The response should consist of the data below, copied exactly, with no pictures in it.
** Data to examine follows **
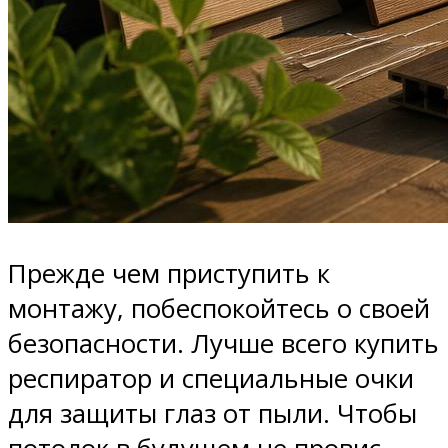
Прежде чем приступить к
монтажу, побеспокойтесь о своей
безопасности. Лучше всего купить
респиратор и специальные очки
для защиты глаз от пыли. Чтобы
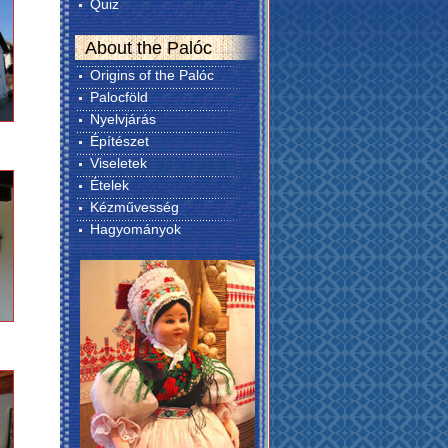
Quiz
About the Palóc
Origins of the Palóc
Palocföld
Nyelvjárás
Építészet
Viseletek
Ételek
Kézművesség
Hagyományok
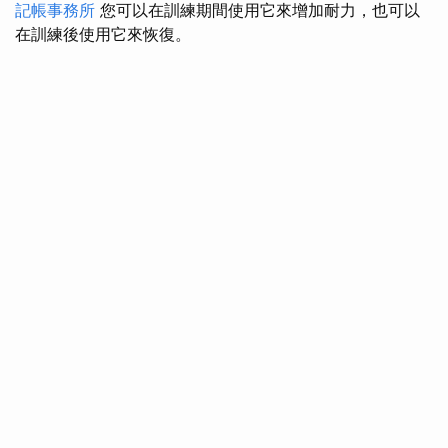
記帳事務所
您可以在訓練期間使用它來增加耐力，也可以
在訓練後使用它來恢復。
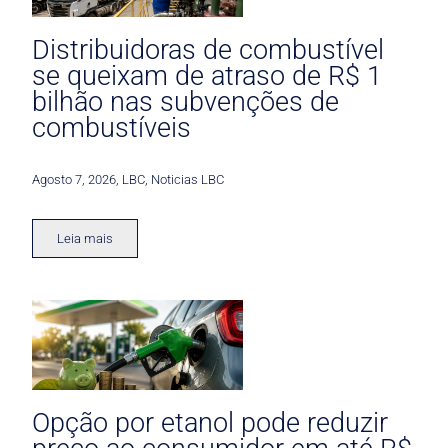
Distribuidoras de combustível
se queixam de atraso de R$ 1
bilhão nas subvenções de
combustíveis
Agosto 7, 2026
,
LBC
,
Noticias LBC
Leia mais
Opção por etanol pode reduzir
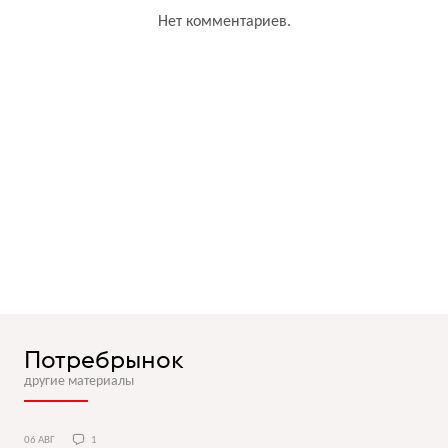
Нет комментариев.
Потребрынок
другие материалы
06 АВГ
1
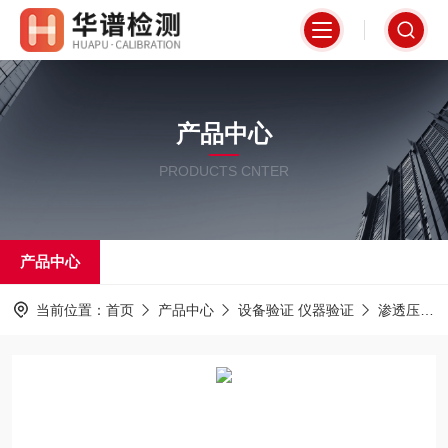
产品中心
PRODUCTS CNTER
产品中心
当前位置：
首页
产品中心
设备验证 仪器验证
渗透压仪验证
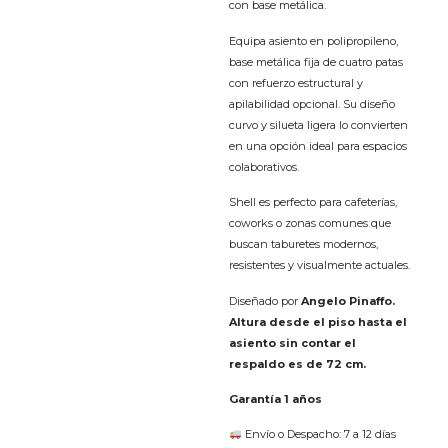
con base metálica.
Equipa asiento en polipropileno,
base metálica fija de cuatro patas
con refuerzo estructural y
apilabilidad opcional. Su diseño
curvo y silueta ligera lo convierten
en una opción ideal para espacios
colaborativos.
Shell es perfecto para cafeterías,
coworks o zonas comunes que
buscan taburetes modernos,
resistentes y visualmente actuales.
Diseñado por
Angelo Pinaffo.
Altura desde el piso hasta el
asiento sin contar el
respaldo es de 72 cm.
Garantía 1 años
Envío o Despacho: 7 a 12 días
** End of Data to examine **
■ Answer to the problem ■
Прежде чем приступить к
монтажу, побеспокойтесь о своей
безопасности. Лучше всего купить
респиратор и специальные очки
для защиты глаз от пыли. Чтобы
Quiz
About the Palóc
Origins of the Palóc
Palocföld
Nyelvjárás
Építészet
Viseletek
Ételek
Kézművesség
Hagyományok
記帳事務所
您可以在訓練期間使用它來增加耐力，也可以
在訓練後使用它來恢復。
Distribuidoras de combustível
se queixam de atraso de R$ 1
bilhão nas subvenções de
combustíveis
Agosto 7, 2026
,
LBC
,
Noticias LBC
Leia mais
Opção por etanol pode reduzir
Нет комментариев.
Потребрынок
другие материалы
06 АВГ
1
产品中心
PRODUCTS CNTER
产品中心
当前位置：
首页
产品中心
设备验证 仪器验证
渗透压仪验证
con base metálica.
Equipa asiento en polipropileno,
base metálica fija de cuatro patas
con refuerzo estructural y
apilabilidad opcional. Su diseño
curvo y silueta ligera lo convierten
en una opción ideal para espacios
colaborativos.
Shell es perfecto para cafeterías,
coworks o zonas comunes que
buscan taburetes modernos,
resistentes y visualmente actuales.
Diseñado por
Angelo Pinaffo.
Altura desde el piso hasta el
asiento sin contar el
respaldo es de 72 cm.
Garantía 1 años
Envío o Despacho: 7 a 12 días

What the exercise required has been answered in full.